Why is continuous coverage coming to an end?
- During the pandemic, Congress put in place continuous coverage protections to ensure that Medicaid enrollees were able to keep their health coverage without needing to re-enroll.
- In a December 2022 spending bill, Congress decided that states could stop these protections as soon as April 1st, 2023.
- States will begin reviewing the eligibility of every person enrolled in Medicaid and drop coverage for those who no longer qualify or do not provide updated information.

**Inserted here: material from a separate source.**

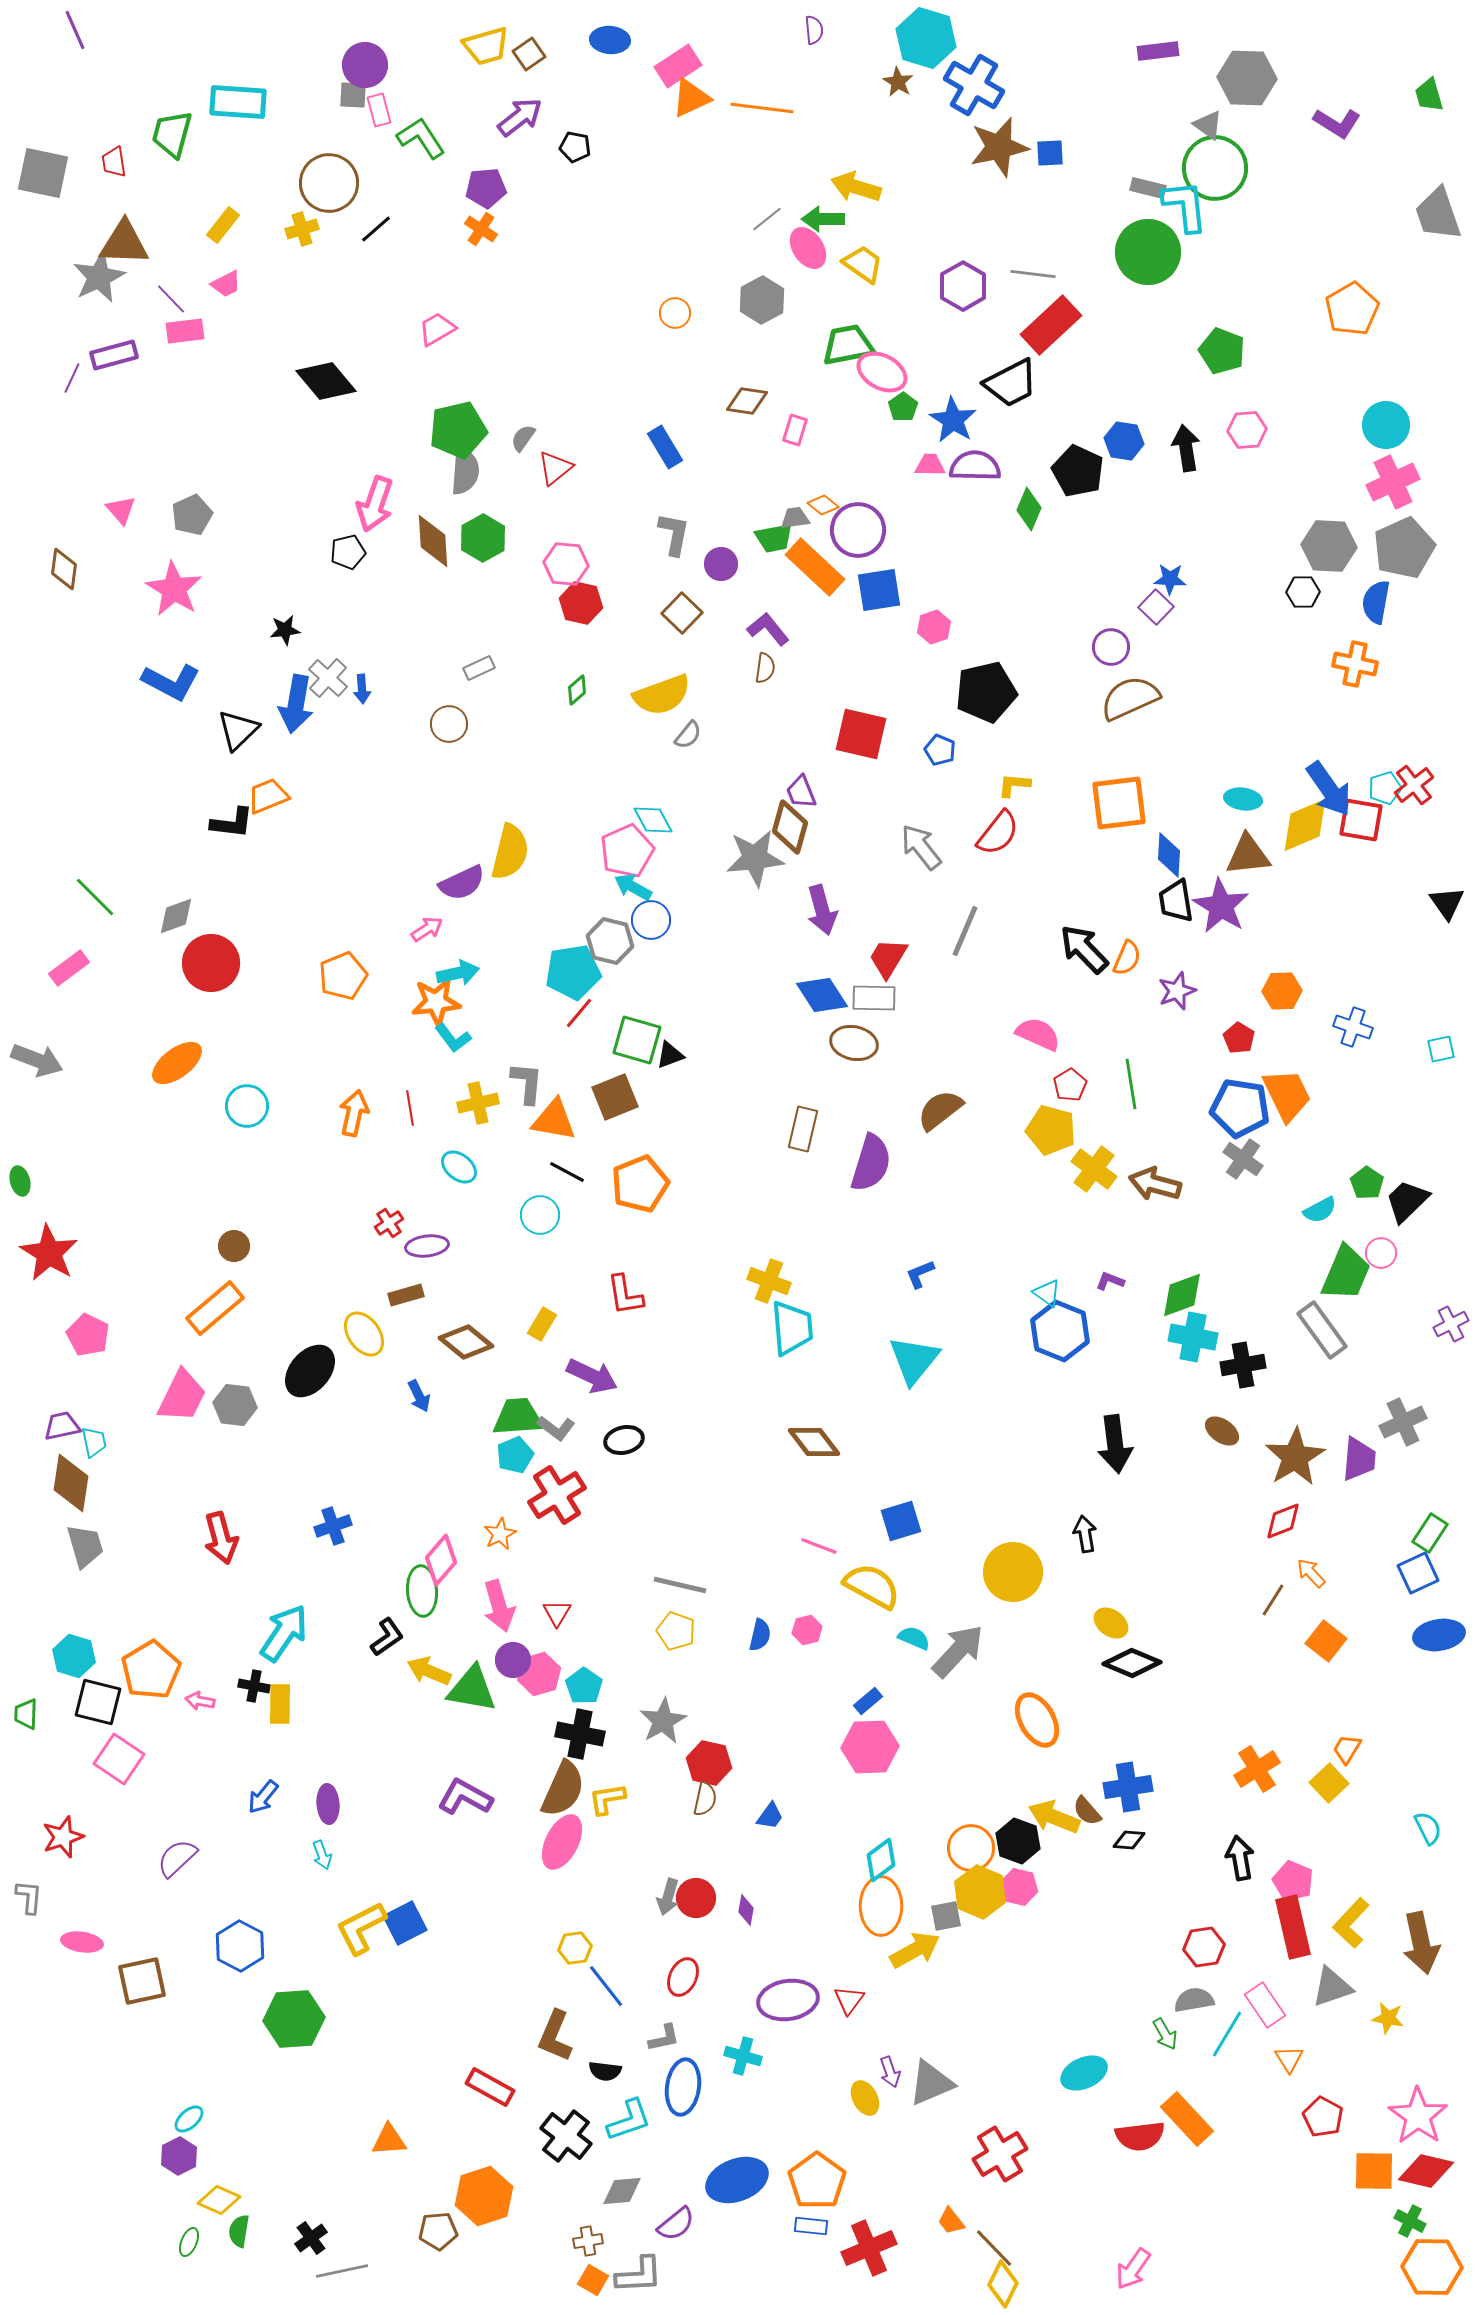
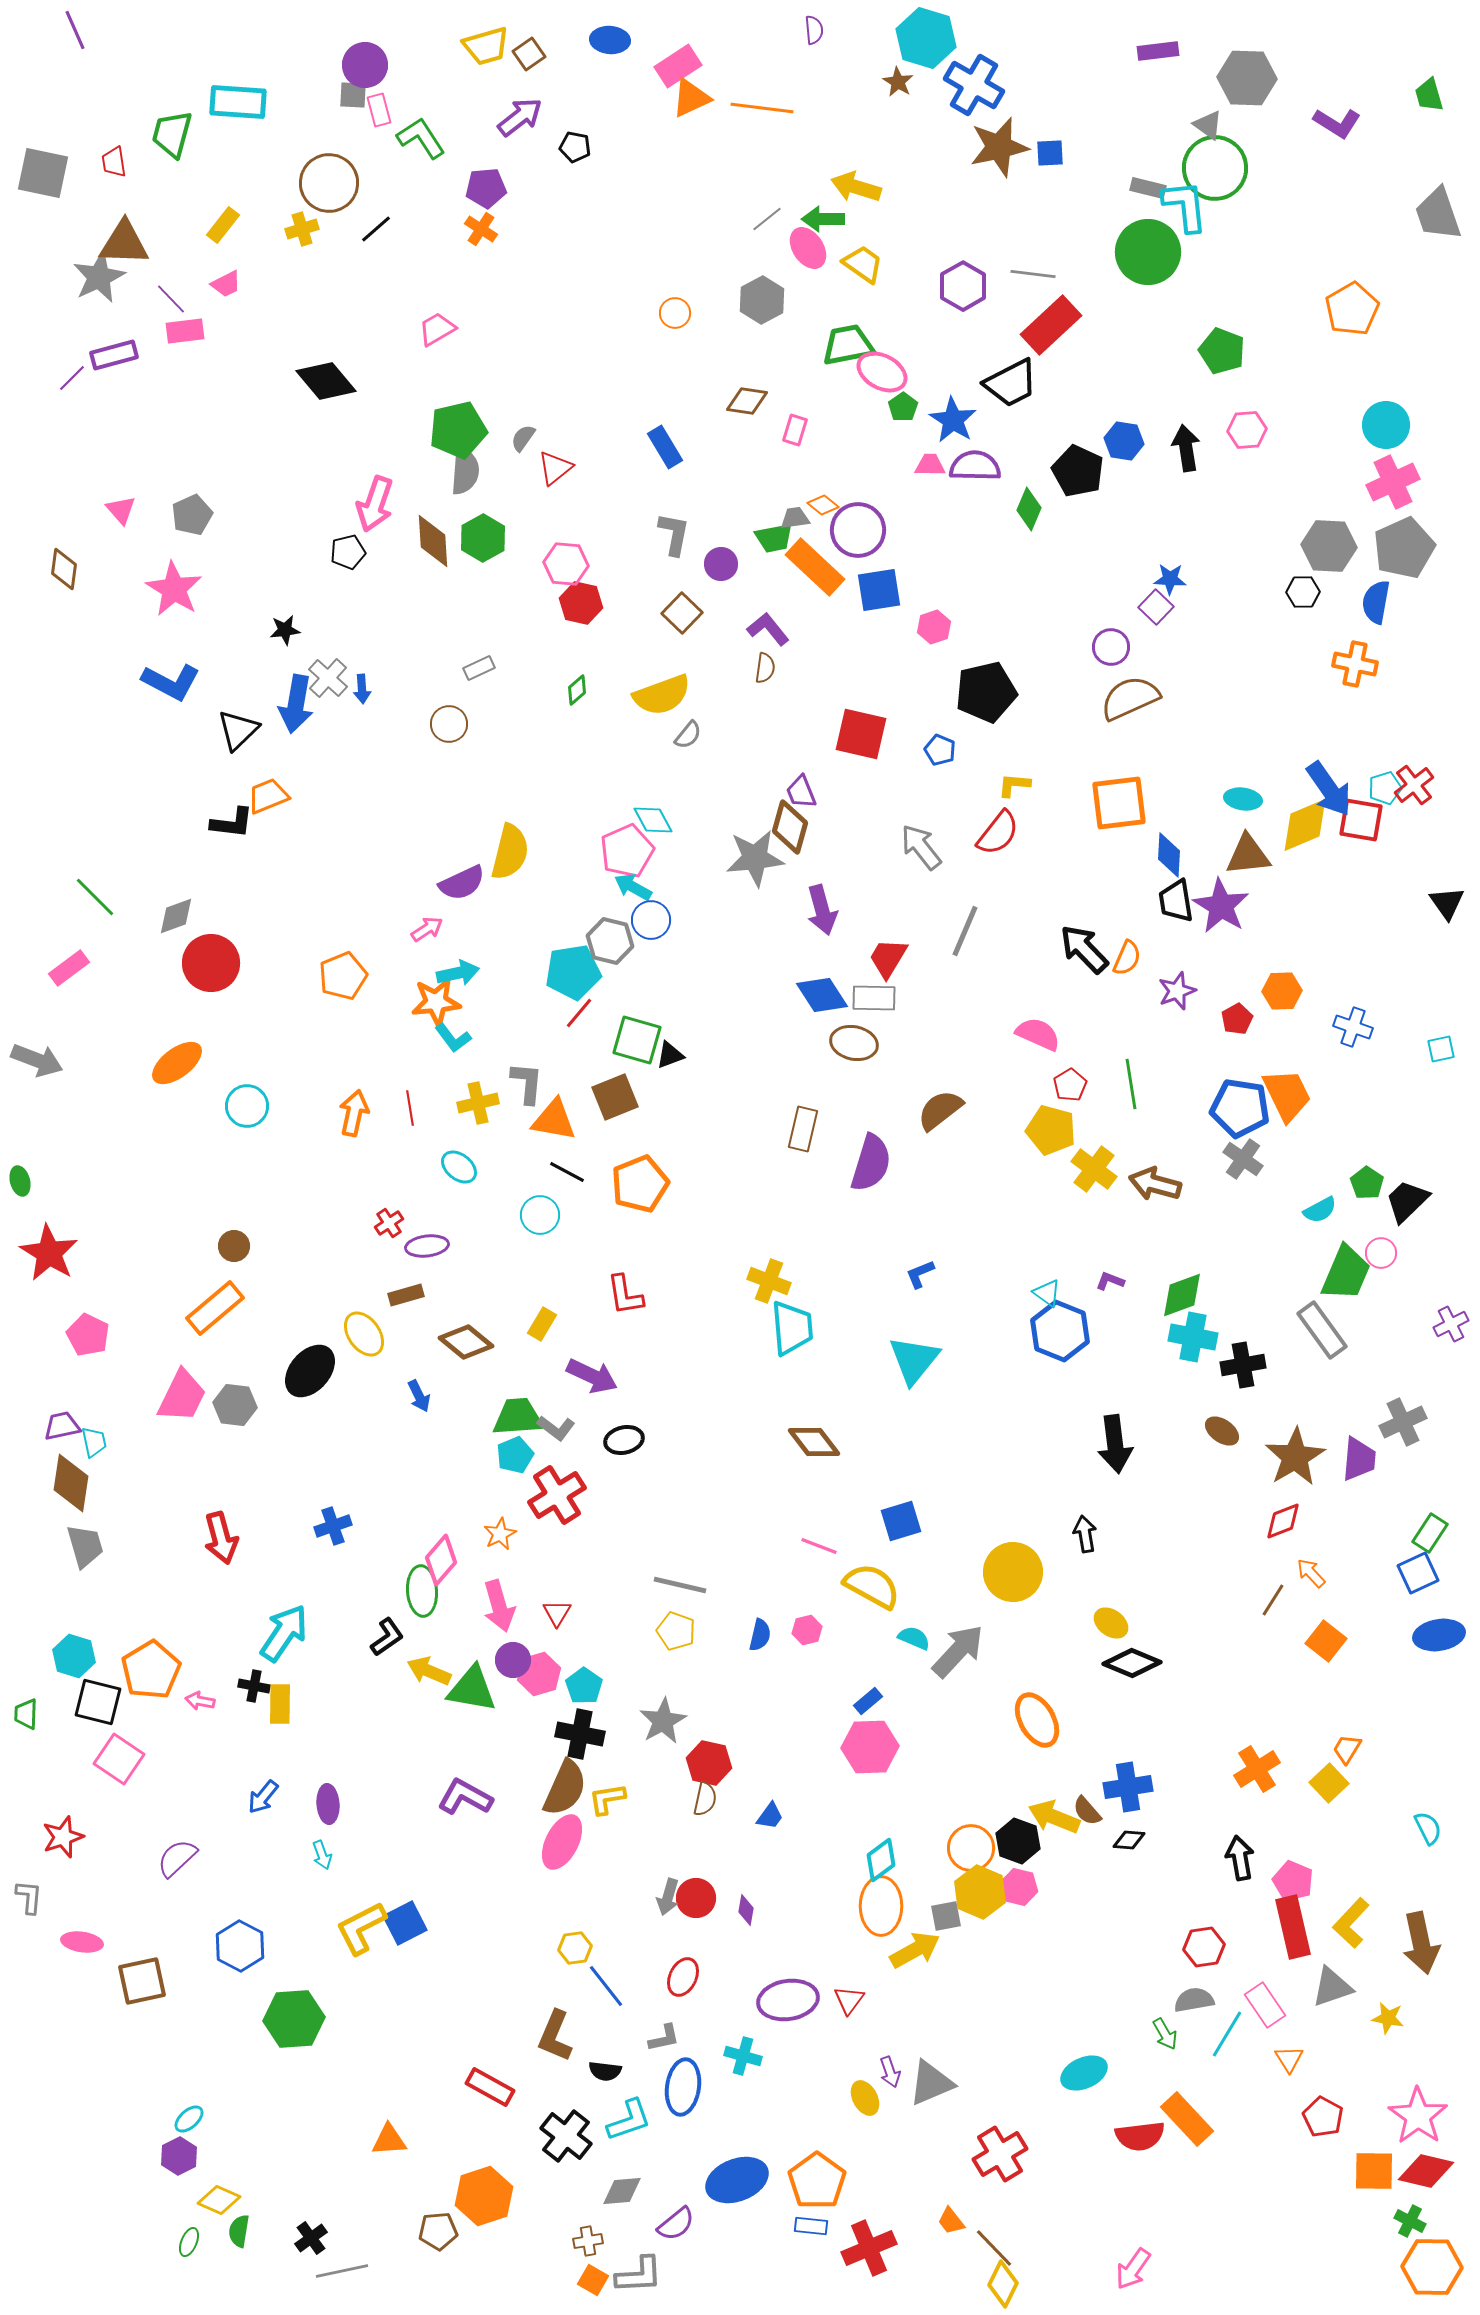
purple line at (72, 378): rotated 20 degrees clockwise
red pentagon at (1239, 1038): moved 2 px left, 19 px up; rotated 12 degrees clockwise
brown semicircle at (563, 1789): moved 2 px right, 1 px up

- Millions of Americans are now at risk of losing their health coverage and access to the care they need to get and stay healthy.
Why does the end of continuous coverage matter to the American Cancer Society - Cancer Action Network (ACS CAN)?
ACS CAN is dedicated to improving the lives of people with cancer and their families through advocacy, to ensure everyone has an opportunity to prevent, detect, treat, and survive cancer. Interruptions in insurance, like those that will result from the unwinding of continuous coverage, can have catastrophic effects on cancer patients who cannot delay treatment. Access to affordable coverage like Medicaid significantly improves chances of diagnosing, treating, and surviving cancer. Medicaid matters to ACS CAN because it helps people with limited incomes living in the gap get the lifesaving care they need.
How You Can Help Cancer Patients and Their Families
- Meet with your Medicaid agency to learn more about their plan for outreach and redeterminations.
- Support your constituents and offer them avenues to appeal a decision if they are denied coverage or told they don’t qualify.
- Make sure you and your staff have a list of resources for constituents who may need enrollment assistance for either Medicaid or a marketplace plan.